**WHAT YOU SHOULD DO:** Every line of the entries that holds the word "momondo" is to be copied.

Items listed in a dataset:
Start of Block

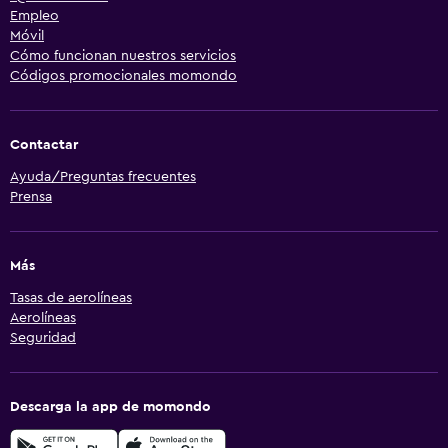
Empleo
Móvil
Cómo funcionan nuestros servicios
Códigos promocionales momondo
Contactar
Ayuda/Preguntas frecuentes
Prensa
Más
Tasas de aerolíneas
Aerolíneas
Seguridad
Descarga la app de momondo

End of Block

**REPLY TO THE EXERCISE:**
Códigos promocionales momondo
Descarga la app de momondo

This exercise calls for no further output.